For so long we have waited – we’ve paced our sitting rooms, religiously taken our daily exercise but, mostly, we’ve been stuck at home. Finally, freedom is ours. We can eat in a restaurant, stop drinking at home, nip down the pub if the fancy takes us and, best of all, we’re allowed to go on holiday.
The writing seemed to be on the wall a few weeks ago, even before Boris made his long-awaited announcement, and because everyone in our household was itching to book a holiday, I started looking at France.
As I scanned various websites and drooled over sun-drenched villas, their availability disappeared before my very eyes. Whether the destination was rural or coastal, a big chateau or a small villa, it seemed we weren’t the only ones with wanderlust. Hundreds of sunseekers were snapping up dates. Well, of course, they were. The French had just been granted their liberty. They were ahead of us in the recovery race and, as we all know, the French love a staycation. So our holiday plans were under threat from the natives as well as foreign visitors like ourselves.

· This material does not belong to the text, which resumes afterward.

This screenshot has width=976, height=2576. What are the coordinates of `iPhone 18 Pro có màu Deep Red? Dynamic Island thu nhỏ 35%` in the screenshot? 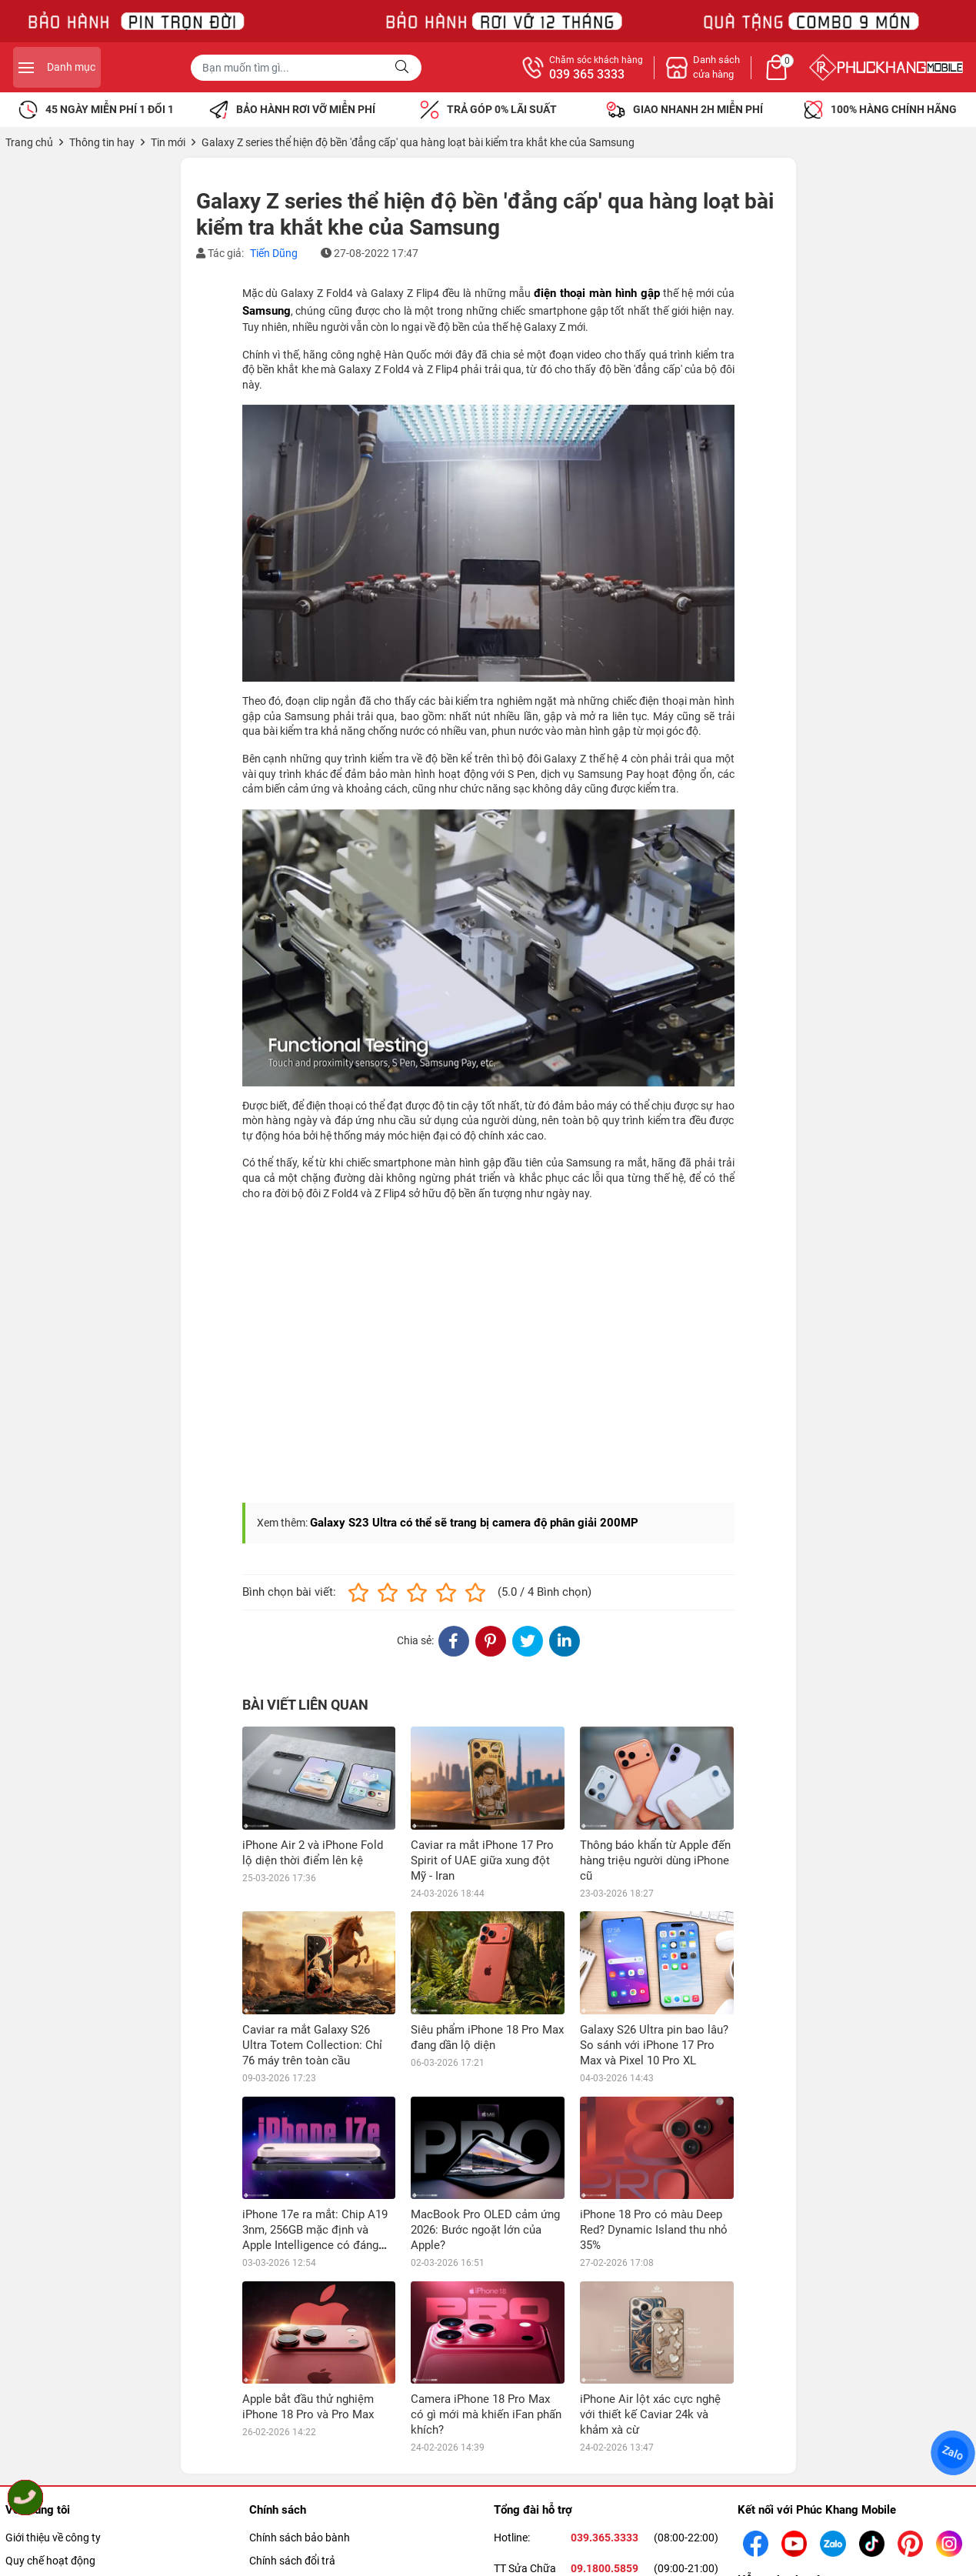 It's located at (654, 2229). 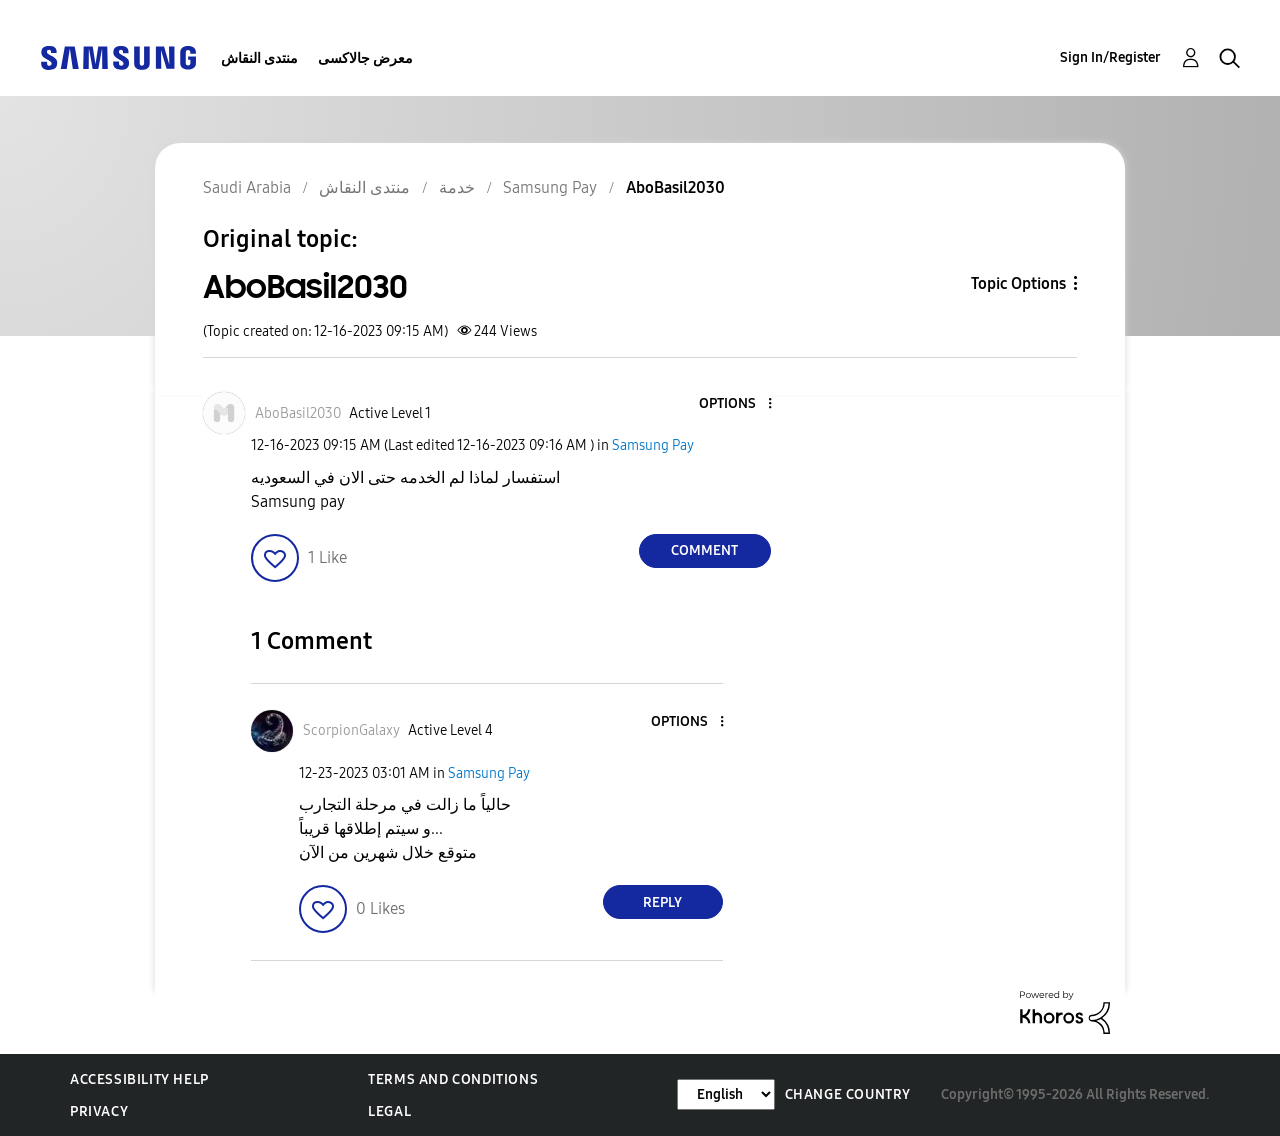 This screenshot has width=1280, height=1136. What do you see at coordinates (726, 1094) in the screenshot?
I see `[Change Language]` at bounding box center [726, 1094].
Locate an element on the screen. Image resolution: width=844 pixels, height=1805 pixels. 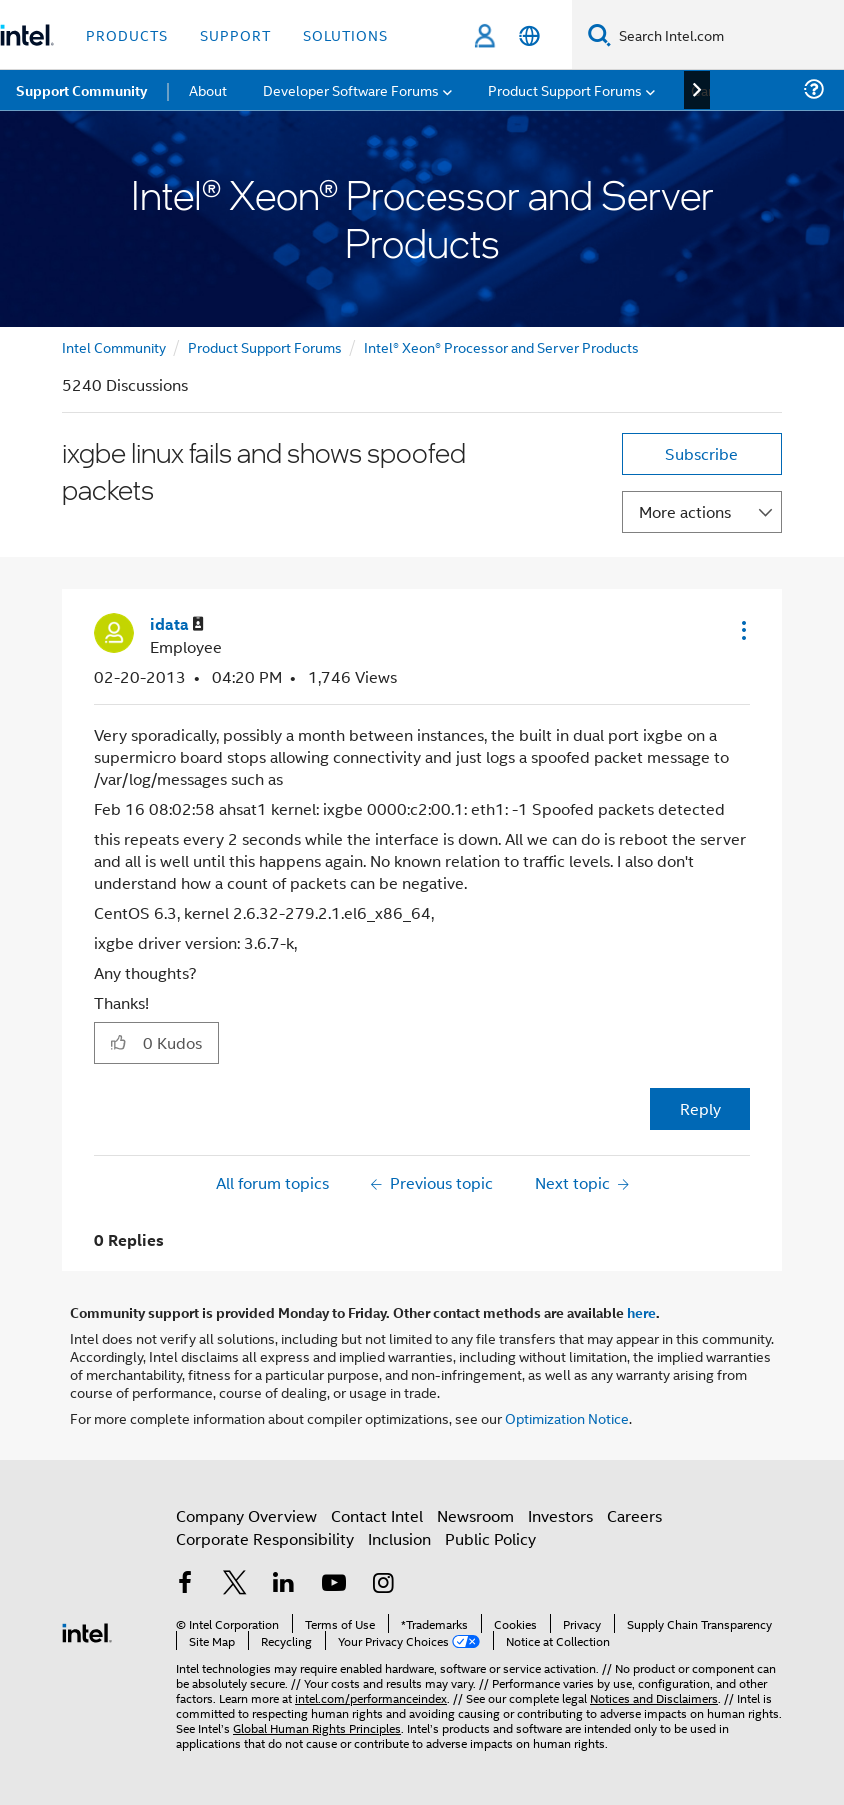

Everyone agreed we would drive over to France this year and, most importantly, Izzy declared she wanted to take her Mini (well it is a cabriolet). It was a home run for the parents. As Izzy was driving, she wasn’t keen to go all the way down to the south coast. In fact, she began talking excitedly about chateaux in the Loire Valley or the Dordogne (we’ve been trying to persuade the girls to go there for years).
But even though we could find incredible accommodation, by the time we sat down to discuss our plans and finally reach a decision, every single place was booked. I suspected we were up against more Brits than French on our dates. We had to be safely within a 28-day cancellation period prior to our arrival, just in case Boris and Emmanuel didn’t agree to let their countrymen Channel hop by early July. And we certainly weren’t the only ones crossing their fingers with a fallback plan.
Finally, we booked a beautiful place in rural France and allowed ourselves to believe we would be going on holiday. And then the indecision started. Izzy was absolutely, categorically driving her little Mini. So I booked it in for a full service with the local garage. “But you should so take the Mustang,” she told me. “Then we’ll both be able to drive with our roofs down. It’ll be amazing.”
I considered this for a moment. “Well, yes, it would be nice – but what about all our luggage?”
Then Richard joined in the conversation, “Ooh, I could take a bike. Or no, hang on, if you’re both taking soft-top cars maybe I should, too. Hmm… Which one though?”
Izzy, Willow and I looked at each other in bewilderment. “Now come on girls, how many years have I been waiting to drive through France with you? I just have to drive something special.”
Willow rolled her eyes, “But you won’t exactly be with us, will you? You’ll be in another car. A two-seater car, an old car which will probably break down because its 100-year-old big-end gasket fly chain or something will go bang and we’ll all end up sitting on the side of the road waiting for the agencie automobile, or whatever it’s called, to rescue us.
“We’ll be stuck for days in a tiny gîte over a cow barn filled with old dung and no air-conditioning in the back end of nowhere while we wait for a man with the right size spanner to fix it.
“You’ll drink wine till you can’t walk to get over the trauma, we’ll miss half our holiday and we’ll come home pasty-faced and miserable.”
Well, that told him. “I promise if I take an old car and it breaks down, the usual rules apply. You leave me and go on regardless.” He gave us a pleading smile.
So the holiday is booked, I will probably take the old Discovery just in case I need to rescue or tow anyone, and Lord only knows what means of travel my dear husband will ultimately take. I will need to get the air-con fixed, though, otherwise I will be a pasty and perspiring mess after a two-day drive.